Yolanda Hernández-Albújar works at Universidad Loyola Andalucía, in Seville, where she teaches courses in Cultural Anthropology, Migration, and Gender. She holds a PhD in sociology from the University of Pittsburgh and a master´s degree in Latin American Studies from the University of Florida. She explores, from a cultural perspective, issues of identity, migration, and gender. She specializes in qualitative and visual methodologies and collaborates with various journals and associations. She is now the principal investigator in two projects regarding migrants in Latin America.
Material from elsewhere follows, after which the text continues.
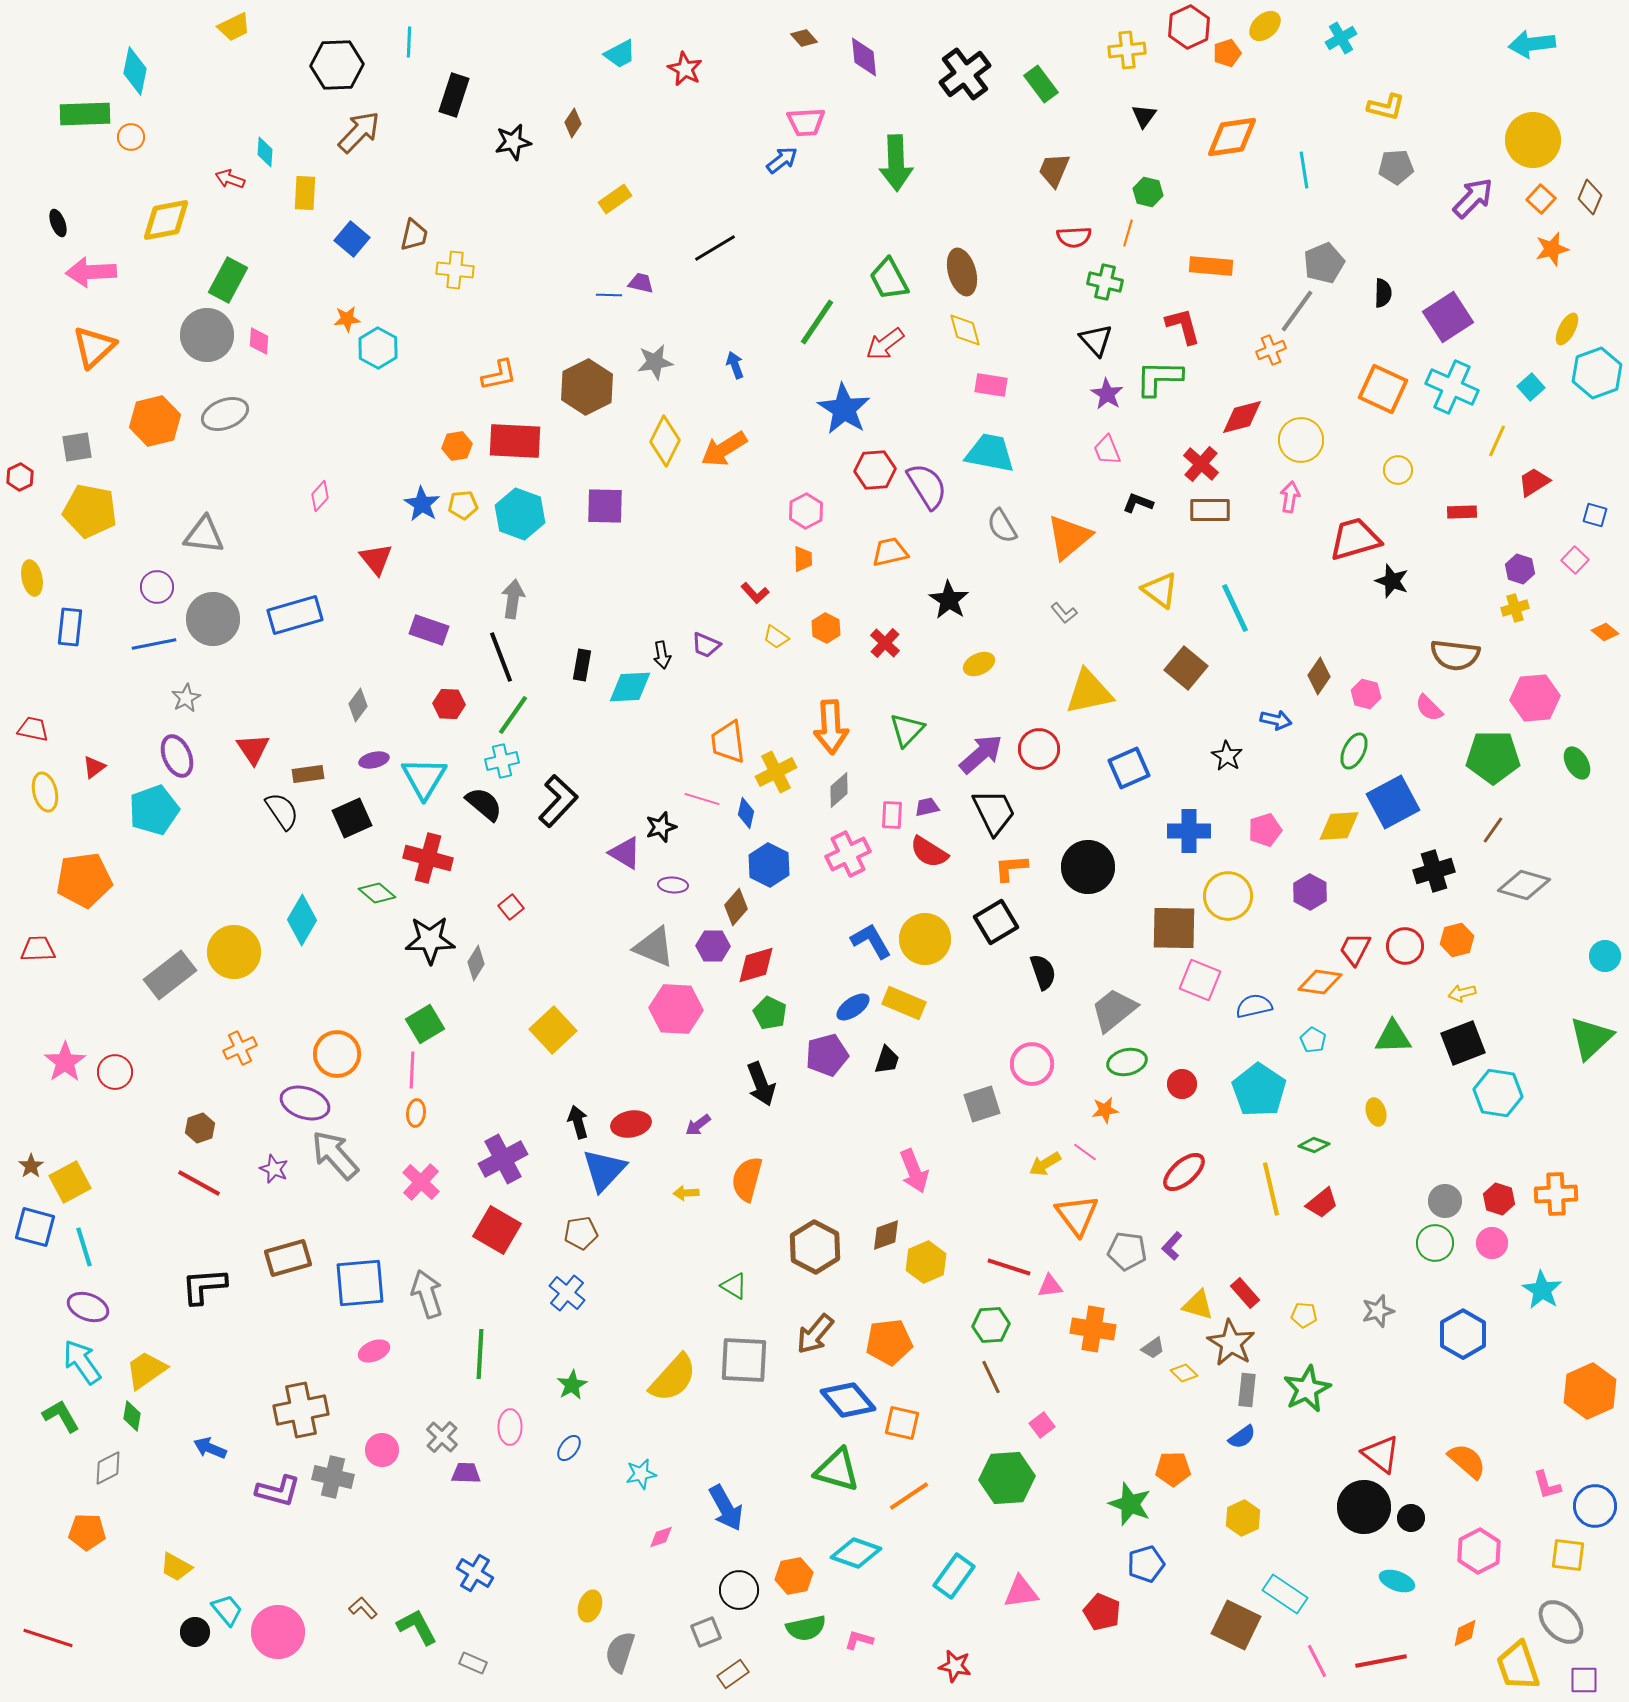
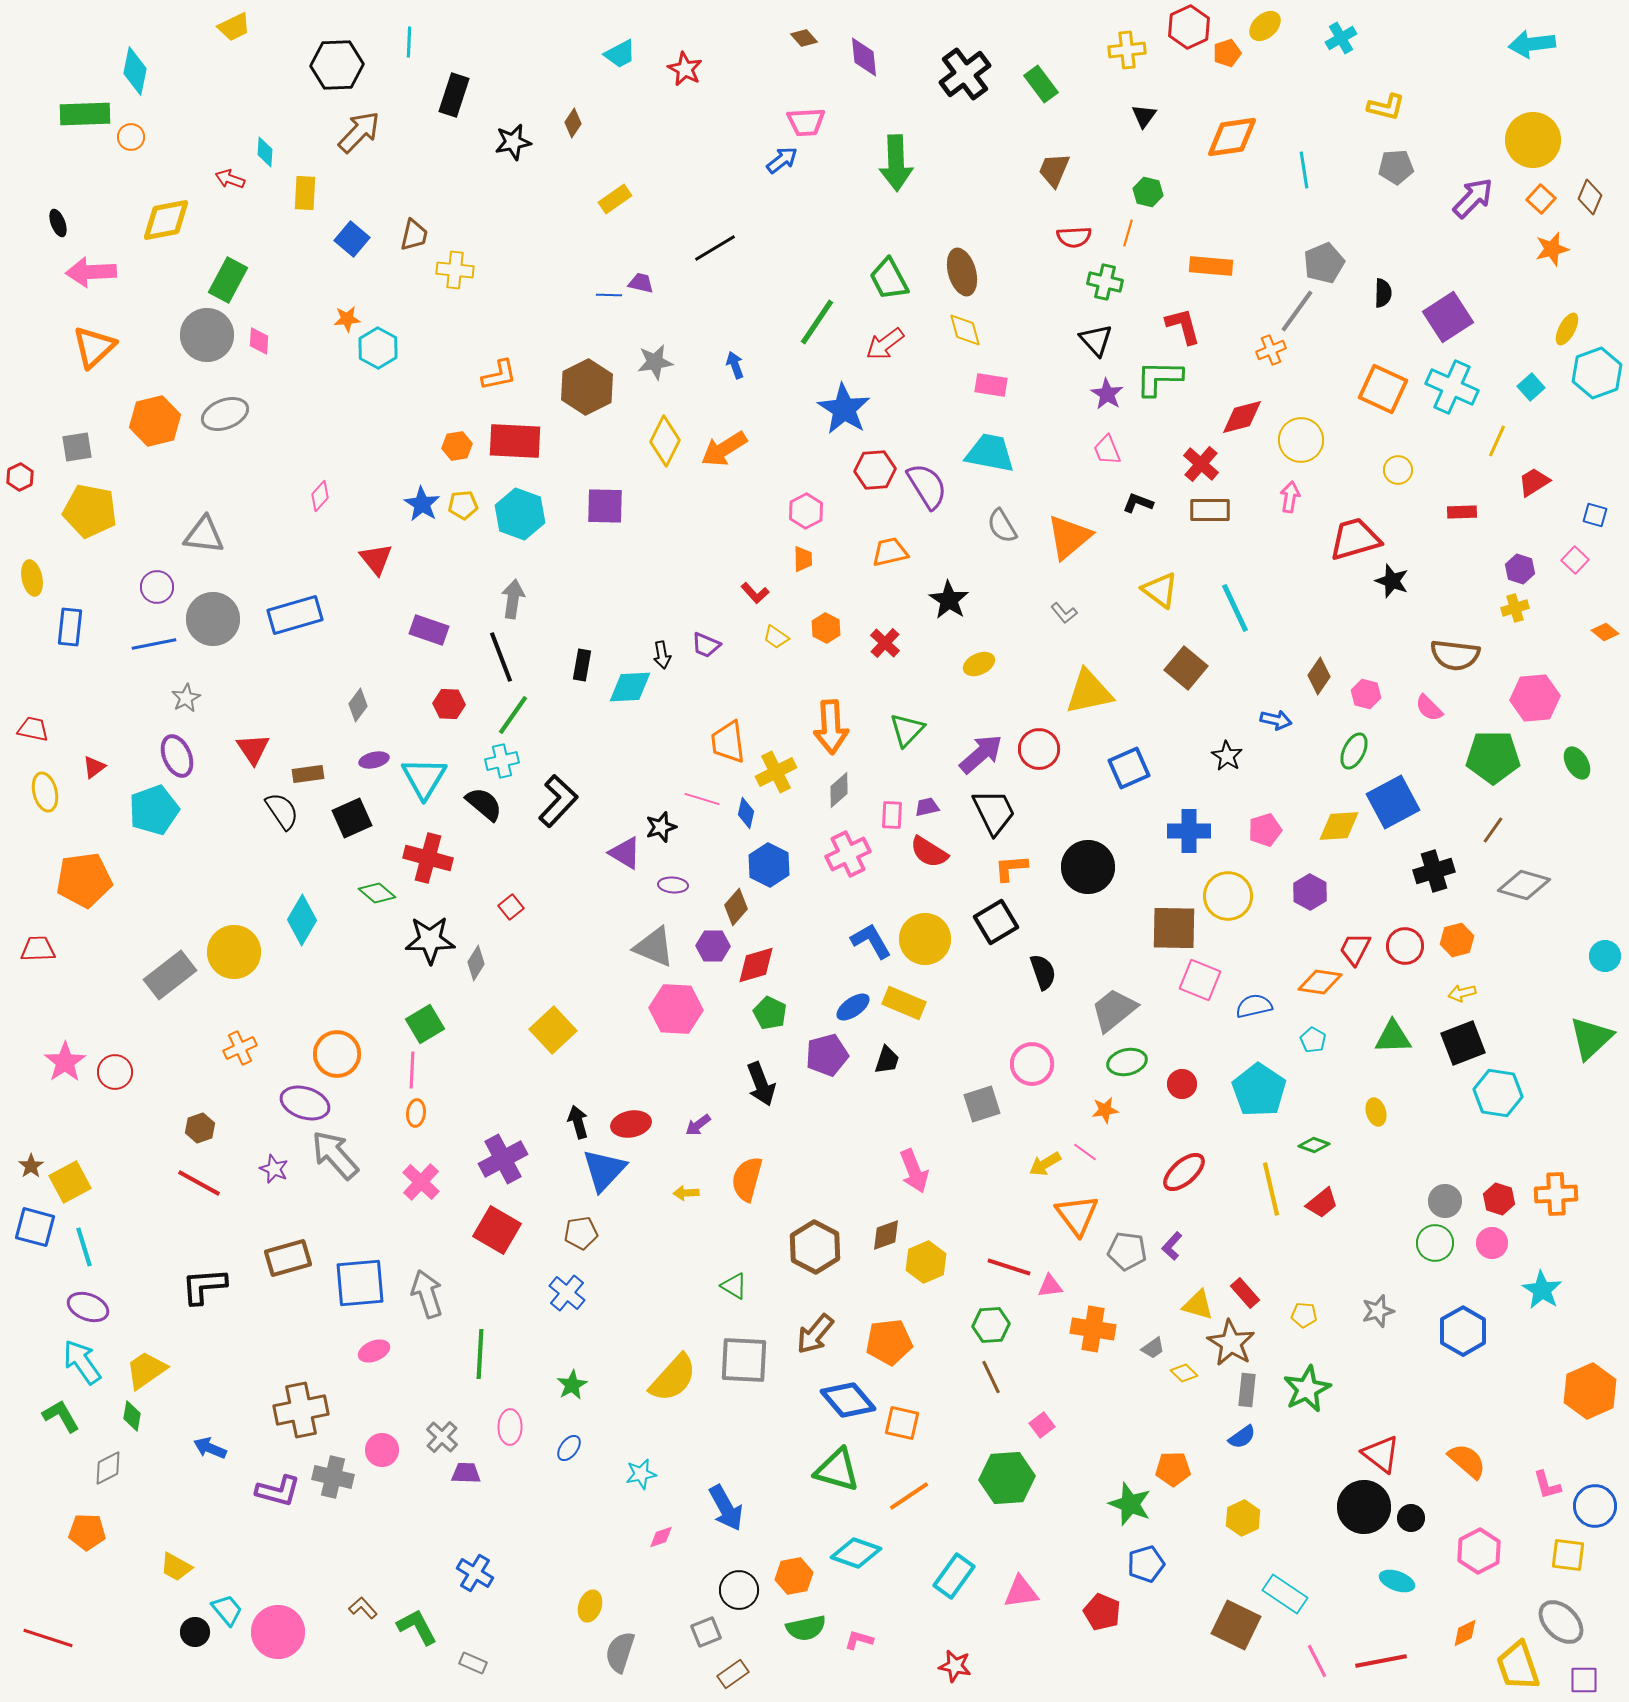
blue hexagon at (1463, 1334): moved 3 px up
Jana Sládková is an Associate Professor of critical social psychology at the University of Massachusetts at Lowell, USA. She is a qualitative researcher with expertise in narrative inquiry. Her focus of inquiry is on migration issues of unauthorized migrants, and racial/ethnic diversity and inclusion in higher education in the United States. She is the author of Journeys of Undocumented Honduran Migrants to the United States and numerous peer-reviewed articles. Her latest projects include Participatory Action Research with adult immigrant English learners in Massachusetts and celebrating Latinx communities in New England, USA.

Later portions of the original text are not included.